Accept You Can't Do It All Yourself
When I was starting the UX program at my job in Atlanta, I was in a tough spot of having to perform all of the duties of a UX strategist, researcher, and designer. On top of this, I had to "sell" UX to my company to prove the value of it and how it could help all of our digital products. I was working 60 hours a week, plus my graduate school work in the evenings and weekend. With more and more success with my UX projects, the more I was being pulled in different directions. It was too difficult to say "no" when a major part of my job was to sell my service.
I heard about an internship program that the company was running and figured it was a cheap way to get some extra help. I needed it, I was past burnt out and was struggling to find more options.
Reach Out to Everyone You Would Want to Work With
As I was scouring the Southeast for design programs for interns, I came across Georgia Tech's HCI program, currently ranked no. 2 in the world.

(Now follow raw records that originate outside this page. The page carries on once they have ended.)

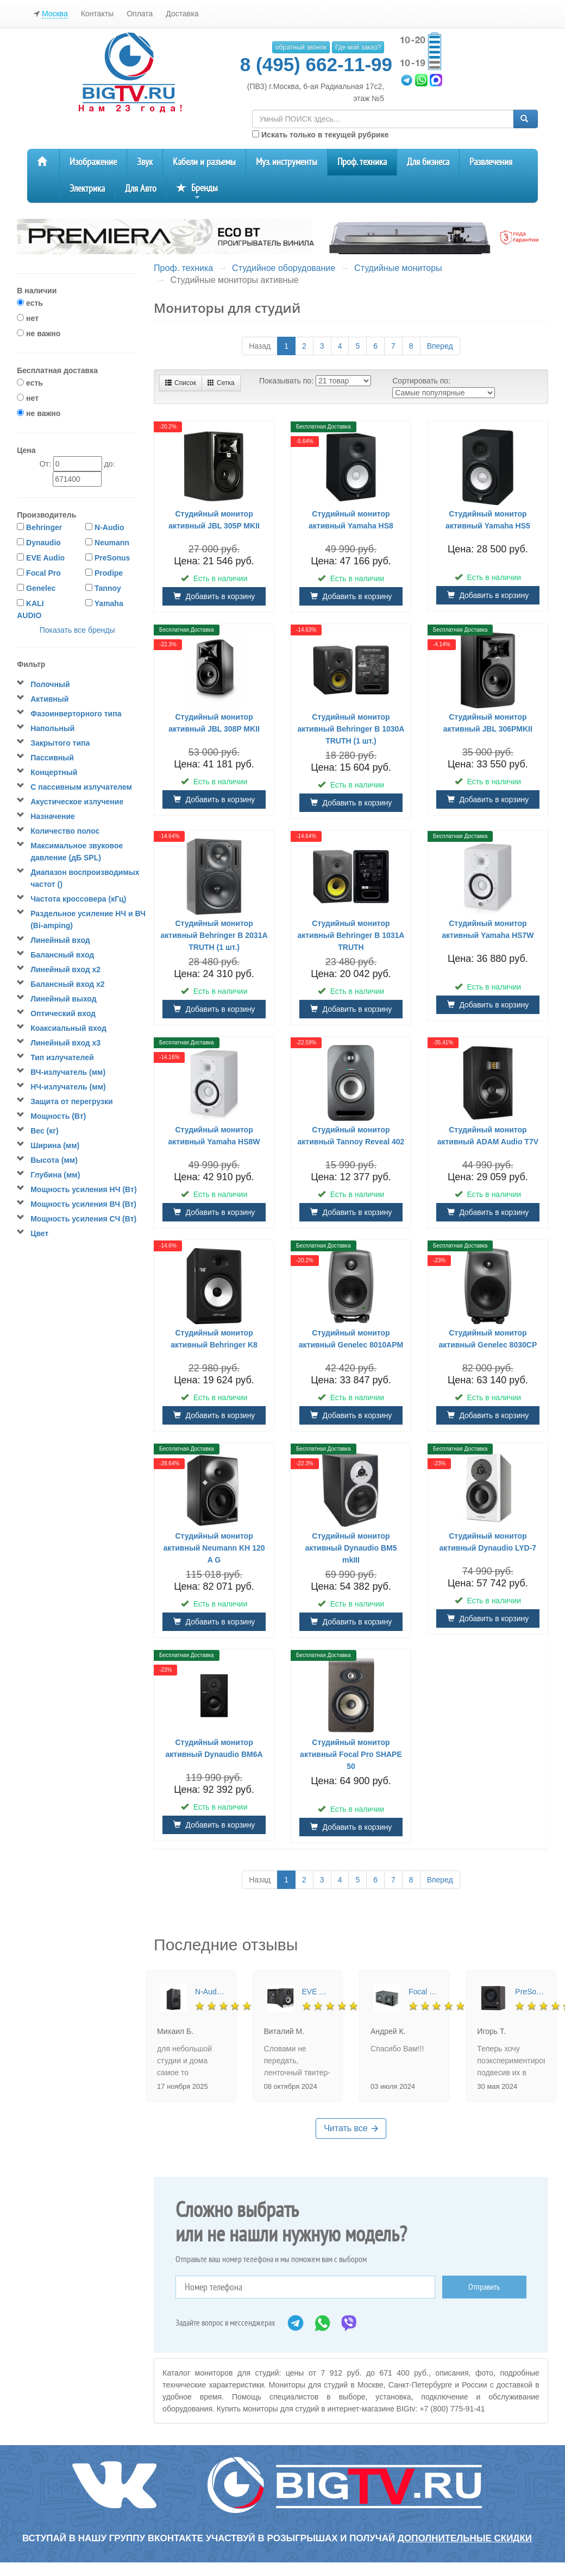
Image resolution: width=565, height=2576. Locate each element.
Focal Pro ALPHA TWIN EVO (423, 1991)
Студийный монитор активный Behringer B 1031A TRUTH (350, 935)
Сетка (221, 383)
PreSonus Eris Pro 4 (529, 1991)
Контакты (97, 13)
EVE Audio (45, 557)
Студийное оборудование (283, 268)
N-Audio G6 (209, 1991)
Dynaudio (43, 542)
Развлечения (490, 162)
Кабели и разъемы (204, 162)
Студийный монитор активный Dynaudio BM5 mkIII (351, 1548)
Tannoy (108, 588)
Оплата (140, 13)
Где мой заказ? (358, 47)
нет (28, 318)
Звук (145, 162)
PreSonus (112, 557)
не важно (38, 333)
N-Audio (109, 527)
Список (180, 383)
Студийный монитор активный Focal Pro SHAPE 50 (351, 1754)
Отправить (484, 2287)
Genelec (40, 588)
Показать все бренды (77, 630)
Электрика (87, 188)
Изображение (93, 162)
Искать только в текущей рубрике (320, 134)
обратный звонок (301, 47)
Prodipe (109, 573)
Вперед (440, 346)
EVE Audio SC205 (316, 1991)
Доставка (182, 13)
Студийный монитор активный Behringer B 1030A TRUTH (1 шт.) (350, 729)
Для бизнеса (428, 162)
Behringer (44, 527)
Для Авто (140, 188)
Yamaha (109, 603)
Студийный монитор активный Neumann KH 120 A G (214, 1548)
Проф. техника (362, 162)
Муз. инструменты (286, 162)
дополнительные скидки (465, 2538)
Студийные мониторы (398, 268)
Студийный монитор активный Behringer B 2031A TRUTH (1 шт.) (214, 935)
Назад (260, 346)
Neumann (112, 542)
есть (30, 303)
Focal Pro (43, 573)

The year before when I was looking at graduate programs in UX I had seen Georgia Tech as somewhat of a dream school (somewhat because I went there for undergrad so the mystique wasn't there). They had a great program, with connections to all of the major companies I wanted to work for. Their students were extremely diverse with many professional and geographical backgrounds. I never bothered applying because of my inability to attend a full-time program, and honestly, I was pretty sure I would have been rejected.
I contacted the school to find out more about students open to internship not really expecting any reply or help. What I ended up getting was an email back from Dr. Richard Henneman, the program's director. The pay rate for the students was too far out of my company's budget, but Dr. Henneman was interested in having some of his student's do a group project in the private sector. We could be the first guinea pigs.

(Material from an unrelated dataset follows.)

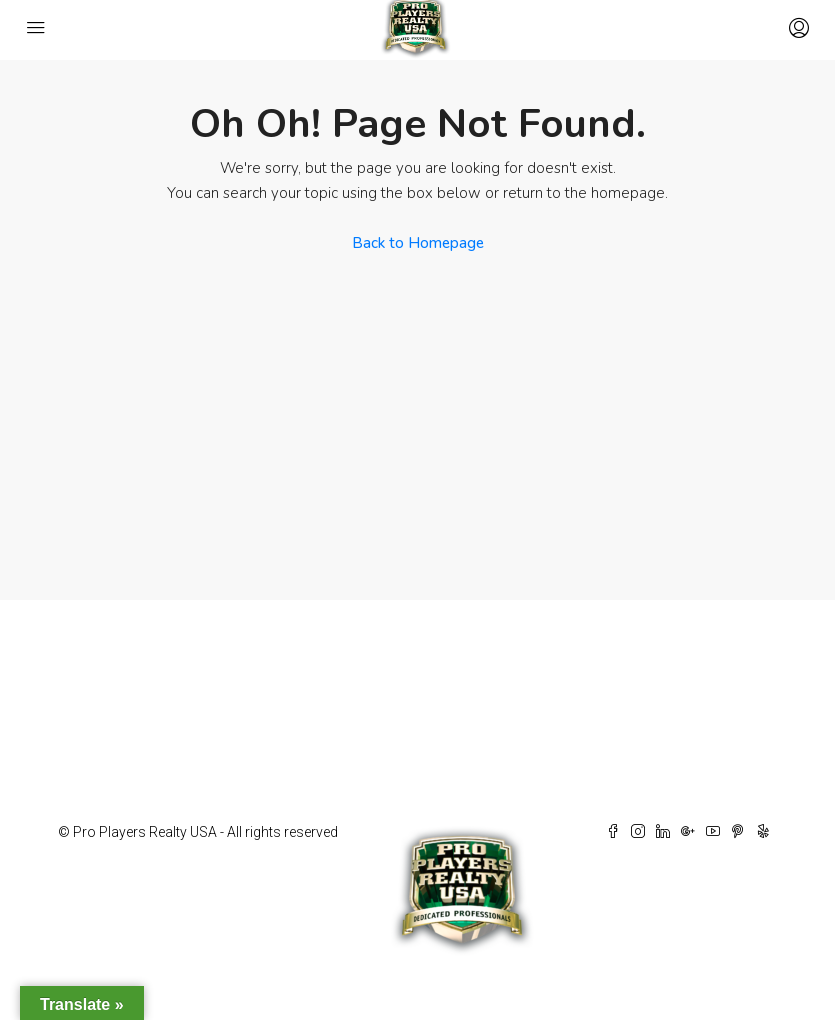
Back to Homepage (418, 243)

I was originally looking for one intern and I couldn't afford them. What I ended up getting was a team of three very bright students who were eager to get professional work into their portfolio for free. The project went so well just in the first month that I convinced management to make a $5,000 donation before the end of the fiscal year.
Manage the Team Like Incredible Part-Time Interns
The students were incredibly bright and all of them had attended prestigious undergraduate programs, but that didn't mean they understood the business or how things work in the private sector. Understand that you will have to play project manager, find the stakeholders, create the help desk tickets to get them whatever they need. It wasn't easy and it was not that fun. I had to step back a few times and remember that they were doing all of the fun stuff and I was there to manage it.
But guess what? That 5 hour investment managing them each week paid off huge dividends. We captured incredible research that would have cost us around $90,000 had we gone through a mediocre agency. The research was extremely valuable to our stakeholders as the students had focused their efforts on a demographic that our company couldn't not tap into.